The title is an allusion to the description by Suger, Abbot of St. Denis, of the men of the Auvergne. Suger depicts "that old pride" in a chapter of his Deeds of Louis the Fat, which chronicles the arrival of King Louis VI in the region (1122 and 1126), to succor Eimeric I, the Bishop of Clermont, obliged to flee his episcopal town after its seizure by the Count of Auvergne. The citation provides a frame of reference for the subject of this study: the Auvergnat laity and its relations with the Church as they can be deduced from the abundant representations of secular figures in Romanesque Auvergne.
A wide-ranging interdisciplinary approach is brought into play in dealing with the art historical, historical, social, political, legal, theological, and liturgical aspects of the theme. The first three chapters treat the various contexts in which secular characters appear. Chapter 1 distinguishes between two series, of lay donors and of avaricious persons, Chapter 2 discusses figures of warriors in enigmatic contexts in the churches of Brioude and Riom-ès-Montagnes. Chapter 3 is concerned with non-noble figures, namely a group of rustic shepherds.
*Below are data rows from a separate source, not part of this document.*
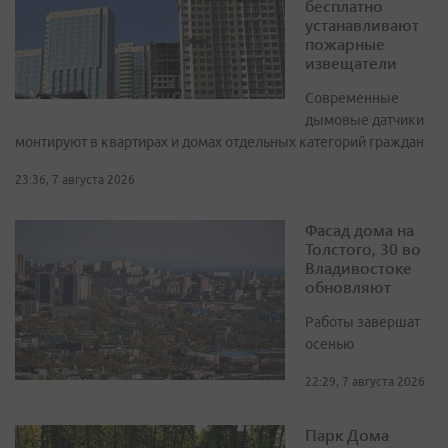
бесплатно
устанавливают
пожарные
извещатели
Современные
дымовые датчики
монтируют в квартирах и домах отдельных категорий граждан
23:36, 7 августа 2026
Фасад дома на
Толстого, 30 во
Владивостоке
обновляют
Работы завершат
осенью
22:29, 7 августа 2026
Парк Дома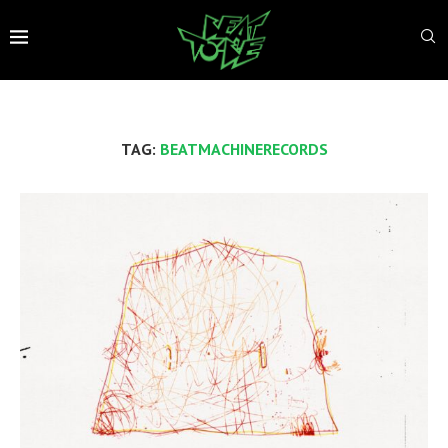
TAG:
BEATMACHINERECORDS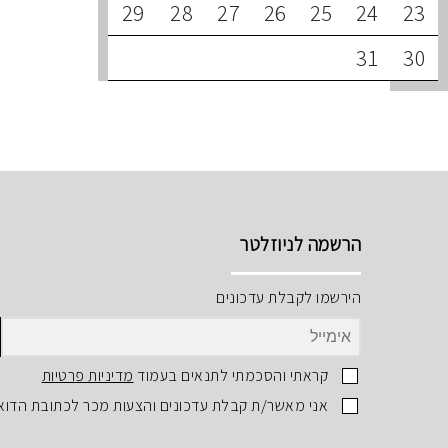
29
28
27
26
25
24
23
31
30
הרשמה לניוזלטר
הירשמו לקבלת עדכונים
קראתי והסכמתי לתנאים בעמוד
מדיניות פרטיות
אני מאשר/ת קבלת עדכונים והצעות מכר לכתובת הדוא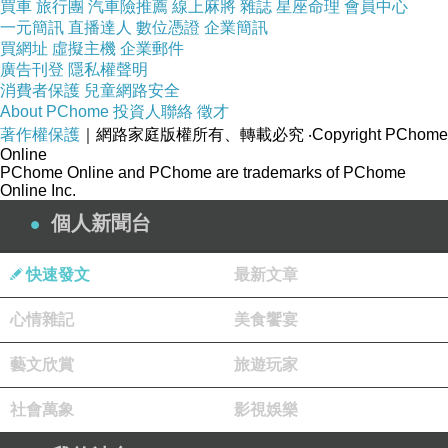
長相相似的地方。但三天後
買車
旅行團
汽車險推薦
線上麻將
雜誌
星座命理
會員中心
一元簡訊
直播達人
數位憑證
企業簡訊
的今天，她無比清晰地意識
買網址
虛擬主機
企業郵件
廣告刊登
隱私權聲明
到自己和姊姊之間的巨大差
消費者保護
兒童網路安全
About PChome
投資人聯絡
徵才
異。於是，她有些緊張地把
著作權保護
｜網路家庭版權所有、轉載必究
‧Copyright PChome
Online
PChome Online and PChome are trademarks of PChome
幾縷過耳短髮別到耳後，打
Online Inc.
個人新聞台
開了浴室門。
快速發文
最新文章
「嗨！」侘寂從廚房喊道。
心情雜記
美食饗宴
「我在想，既然我們不知道
藝文欣賞
旅遊玩家
你姊姊用了什麼妝扮，我們
社會萬象
影視娛樂
應該……」他聲音漸漸低了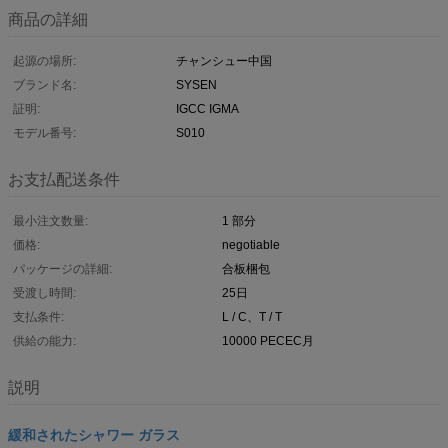
商品の詳細
起源の場所:
チャンシュー中国
ブランド名:
SYSEN
証明:
IGCC IGMA
モデル番号:
S010
お支払配送条件
最小注文数量:
1 部分
価格:
negotiable
パッケージの詳細:
合板梱包
受渡し時間:
25日
支払条件:
L / C、T / T
供給の能力:
10000 PECEC月
説明
緩和されたシャワー ガラス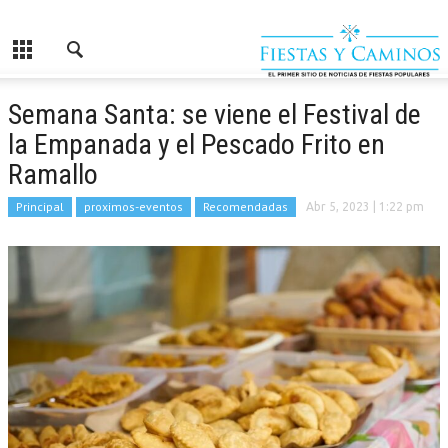
Semana Santa: se viene el Festival de
la Empanada y el Pescado Frito en
Ramallo
Principal
proximos-eventos
Recomendadas
Abr 5, 2023
| 1:22 pm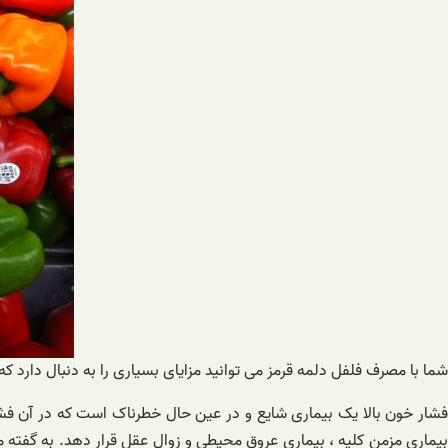
شما با مصرف فلفل دلمه قرمز می توانید مزایای بسیاری را به دنبال دارد که
فشار خون بالا یک بیماری شایع و در عین حال خطرناک است که در آن فشا
بیماری مزمن کلیه ، بیماری عروق محیطی و زوال عقل قرار دهد. به گفته م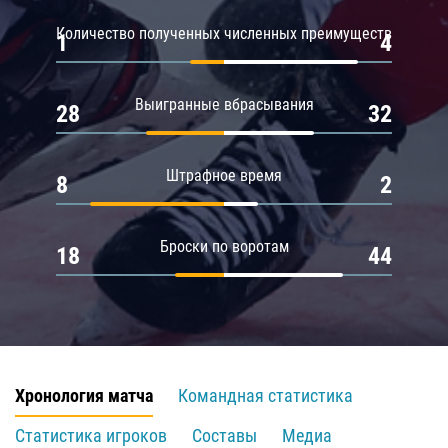
Количество полученных численных преимуществ
1
4
Выигранные вбрасывания
28
32
Штрафное время
8
2
Броски по воротам
18
44
Хронология матча
Командная статистика
Статистика игроков
Составы
Медиа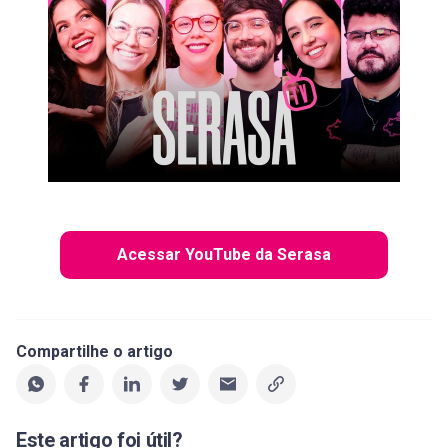
Acessar YouTube da Serasa
Compartilhe o artigo
Este artigo foi útil?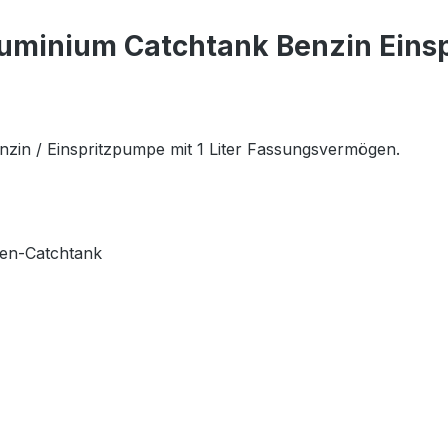
uminium Catchtank Benzin Einsp
zin / Einspritzpumpe mit 1 Liter Fassungsvermögen.
mpen-Catchtank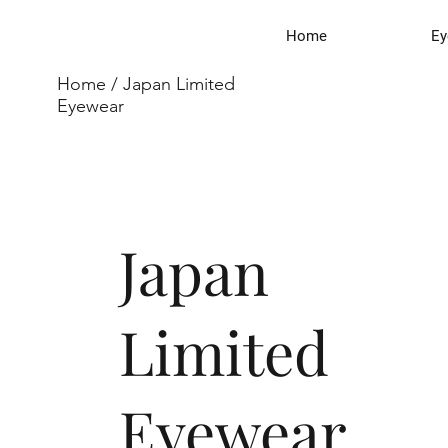
Home
Ey
Home
/ Japan Limited
Eyewear
Japan
Limited
Eyewear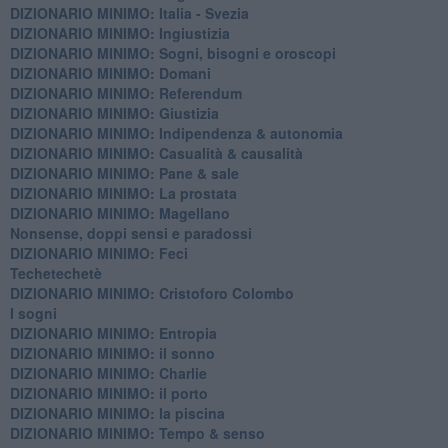
DIZIONARIO MINIMO: Italia - Svezia
DIZIONARIO MINIMO: ​Ingiustizia
DIZIONARIO MINIMO: ​Sogni, bisogni e oroscopi
DIZIONARIO MINIMO: Domani
DIZIONARIO MINIMO: Referendum
DIZIONARIO MINIMO: Giustizia
DIZIONARIO MINIMO: ​Indipendenza & autonomia
DIZIONARIO MINIMO: ​Casualità & causalità
​DIZIONARIO MINIMO: Pane & sale
DIZIONARIO MINIMO: La prostata
​DIZIONARIO MINIMO: Magellano
Nonsense, doppi sensi e paradossi
DIZIONARIO MINIMO: Feci
Techetechetè
DIZIONARIO MINIMO: Cristoforo Colombo
I sogni
DIZIONARIO MINIMO: Entropia
DIZIONARIO MINIMO: il sonno
DIZIONARIO MINIMO: Charlie
DIZIONARIO MINIMO: il porto
DIZIONARIO MINIMO: la piscina
DIZIONARIO MINIMO: Tempo & senso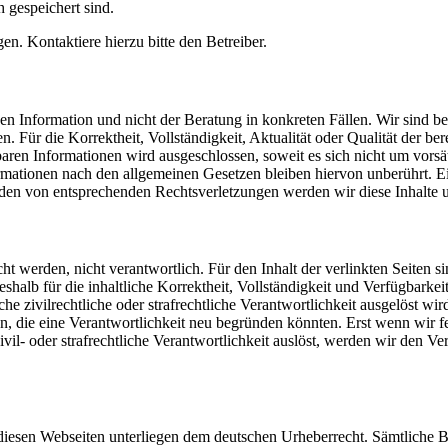
h gespeichert sind.
n. Kontaktiere hierzu bitte den Betreiber.
 Information und nicht der Beratung in konkreten Fällen. Wir sind bemü
Für die Korrektheit, Vollständigkeit, Aktualität oder Qualität der be
en Informationen wird ausgeschlossen, soweit es sich nicht um vorsätz
ationen nach den allgemeinen Gesetzen bleiben hiervon unberührt. Ein
den von entsprechenden Rechtsverletzungen werden wir diese Inhalte 
cht werden, nicht verantwortlich. Für den Inhalt der verlinkten Seiten s
deshalb für die inhaltliche Korrektheit, Vollständigkeit und Verfügbark
 zivilrechtliche oder strafrechtliche Verantwortlichkeit ausgelöst wird.
 die eine Verantwortlichkeit neu begründen könnten. Erst wenn wir fe
ivil- oder strafrechtliche Verantwortlichkeit auslöst, werden wir den 
 diesen Webseiten unterliegen dem deutschen Urheberrecht. Sämtliche Be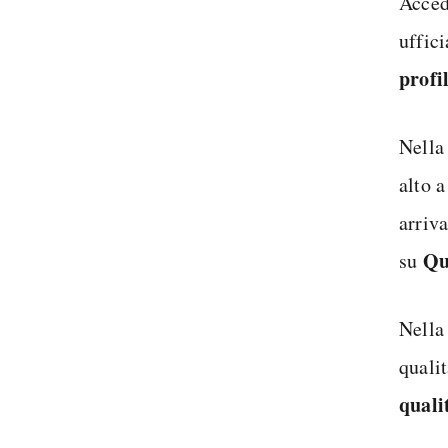
Acced
uffici
profi
Nella 
alto a
arriv
Qu
su
Nella 
qualit
quali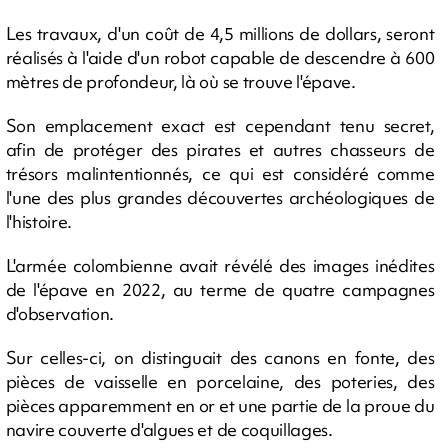
Les travaux, d'un coût de 4,5 millions de dollars, seront
réalisés à l'aide d'un robot capable de descendre à 600
mètres de profondeur, là où se trouve l'épave.
Son emplacement exact est cependant tenu secret,
afin de protéger des pirates et autres chasseurs de
trésors malintentionnés, ce qui est considéré comme
l'une des plus grandes découvertes archéologiques de
l'histoire.
L'armée colombienne avait révélé des images inédites
de l'épave en 2022, au terme de quatre campagnes
d'observation.
Sur celles-ci, on distinguait des canons en fonte, des
pièces de vaisselle en porcelaine, des poteries, des
pièces apparemment en or et une partie de la proue du
navire couverte d'algues et de coquillages.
Chapter 4 examines the ecclesiastical condition in the province through a case study of the monastic community of Mozac.
The description of the peculiarities of Auvergnat Romanesque sculpture, and the inquiry into the imagery as a product of the rival forces of Church and laity, offers a new reading of such matters as property, social hierarchy, law, liturgy, and theology, as they are reflected in stone. The unrecorded past of the figures in various contexts of giving or of indulging in avarice, war, and bloodshed, is perhaps compensated by this sculptural abundance.